Doesn’t Make Sense: Which is wrong, the question or the answer?, by Mark Chussil
Although this post seems superficially about stock-market investments, it really isn’t. It applies equally to virtually any competitive-strategy decision.
On August 18 the Wall Street Journal wondered “Why Are Small Fish Still Biting?” because, the article’s subtitle said, “Small-Cap Surge Doesn’t Make Sense Given Fundamentals.”
I don’t have the answer to why the small fish are biting, why the large fish aren’t biting, or other riddles of the piscine kingdom. I would suggest, though, that the article shows people may be swimming up the wrong coral tree.
The article implies a terrific question: can money be smart if it’s contradicting (as in not-following) the fundamentals? Are the small biting fish somehow wrong?
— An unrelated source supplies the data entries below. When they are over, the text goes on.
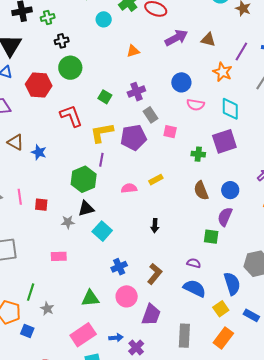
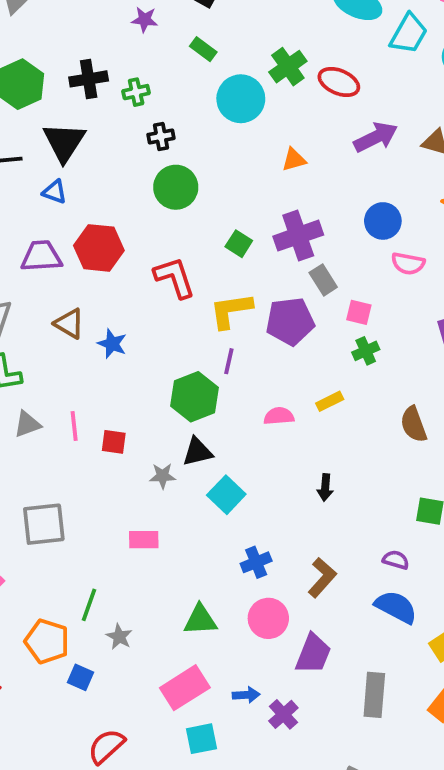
cyan circle: (104, 19) -> (241, 99), size x1.6
red hexagon: (39, 85) -> (99, 248), moved
purple cross: (136, 92) -> (298, 236), size x1.4
green cross: (198, 154) -> (366, 351), moved, turned -32

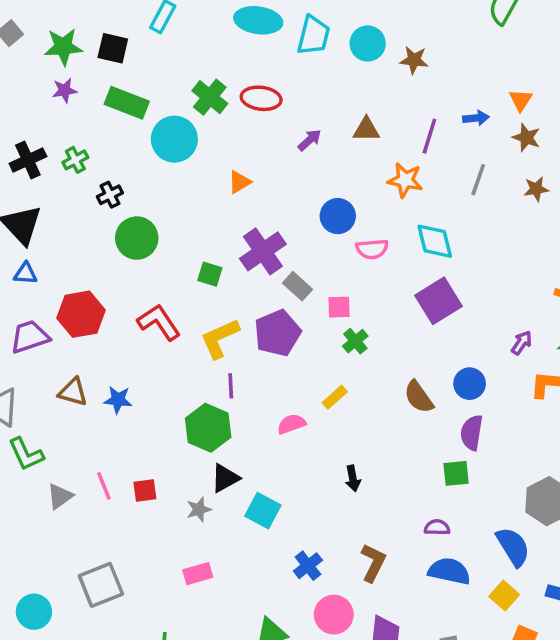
green rectangle: (203, 49) -> (127, 103), size x1.6
purple arrow: (376, 137) -> (310, 140), size x0.6

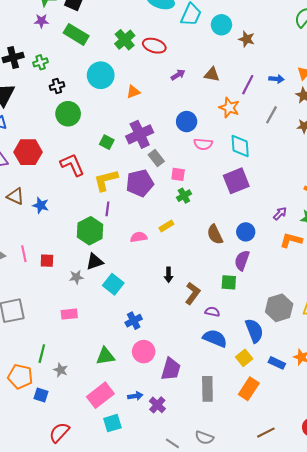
cyan circle: (174, 139) -> (101, 75), moved
brown L-shape: (373, 563) -> (193, 293), moved

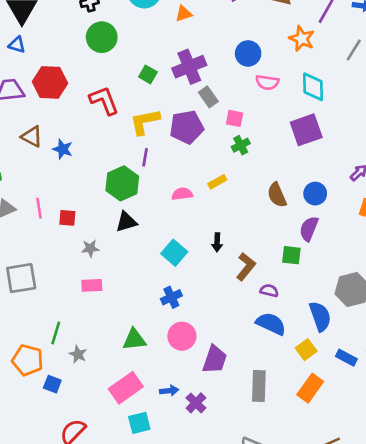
gray star: (76, 277) -> (90, 248), moved
cyan square: (113, 284) -> (174, 253), moved

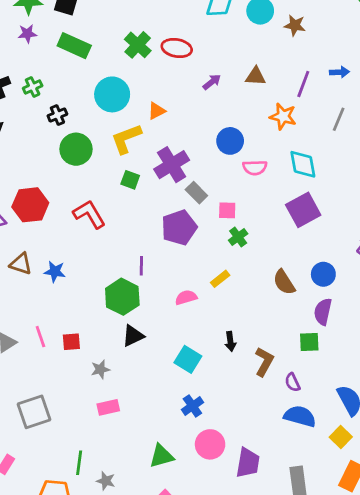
yellow L-shape: (145, 122) -> (126, 139), moved
purple semicircle: (269, 291) -> (292, 382), turned -120

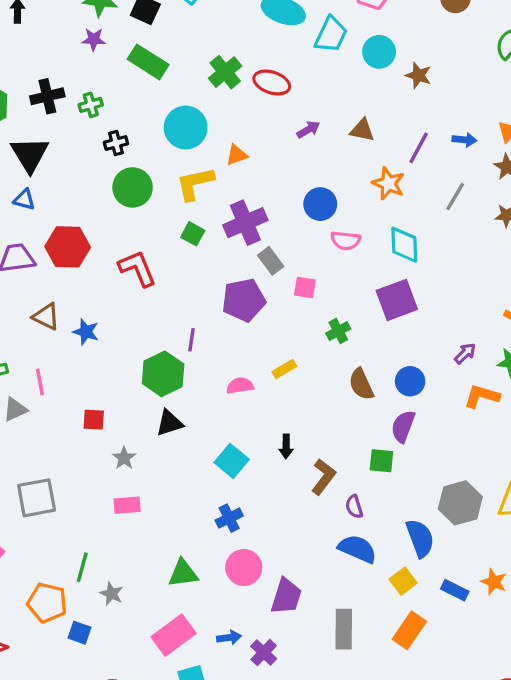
green cross: (238, 237) -> (338, 331), moved
pink line: (40, 337) -> (40, 382), moved
gray star: (100, 369) -> (124, 458), turned -30

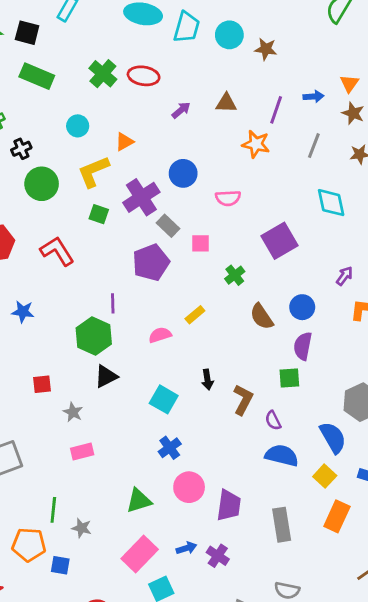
cyan circle: (186, 128) -> (78, 126), size x0.6
blue circle: (320, 204) -> (183, 173), moved
cyan diamond: (404, 245) -> (331, 203), moved

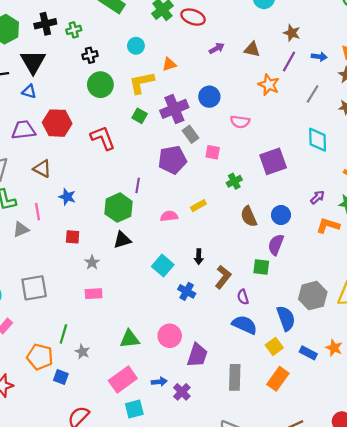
brown star: (266, 49) -> (292, 33), moved
blue star: (23, 312) -> (67, 197), moved
blue cross: (170, 448) -> (187, 291), moved, turned -35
The author suggests that both history and at least one small-cap fund manager would say yes, the fish are wrong. Perhaps the fish are wrong, in the sense that they soon won’t like the taste of what they’ve bitten. That’s not my point, though. My point is to note that the doesn’t-make-sense question assumes that the fundamentals are somehow right. If we presume that the fundamentals are right, then the small biting fish must be wrong. No further evidence required.
I submit that we might more profitably ask different questions, such as these two. One: why are smart (or at least self-interested) people buying in ways contrary to what the fundamentals would suggest? Two: is it always smart, or at least is it smart now, to buy on the fundamentals?
I don’t have the answers to those questions, and in any case, the answers (if there even are answers) is irrelevant to my point. My point is about the questions, not the answers.
The question implied by saying the small-cap surge “doesn’t make sense” is when will the small fish come to their senses and buy on fundamentals. The other questions — why smart people aren’t buying on fundamentals and whether it makes sense to buy on fundamentals — are more likely to generate useful discussion about what’s changing in the market, how buyers make purchase decisions, where our hoary assumptions may mislead us, and so on.
“That is not the right question,” former Intel CEO Andy Grove would say. Time is money and good decision-making is the ultimate competitive (and career) advantage. Before you answer a question, ask yourself if it’s the right question.